▶ What is required
Output the listing below exactly, minus its images.
● ● ● ● ● ● ●
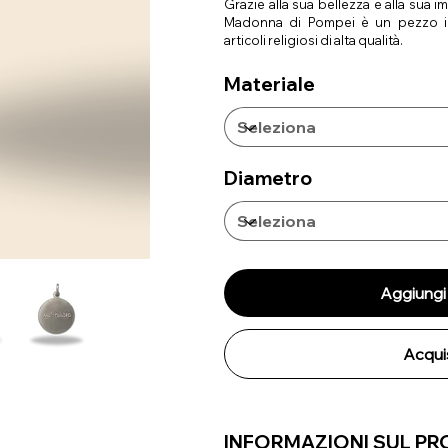
Grazie alla sua bellezza e alla sua i
Madonna di Pompei è un pezzo in
articoli religiosi di alta qualità.
Materiale
Diametro
Aggiungi 
Acqui
INFORMAZIONI SUL P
● ● ● ● ● ● ●
▶ Response
Grazie alla sua bellezza e alla sua i
Madonna di Pompei è un pezzo in
articoli religiosi di alta qualità.
Materiale
Diametro
Aggiungi 
Acqui
INFORMAZIONI SUL P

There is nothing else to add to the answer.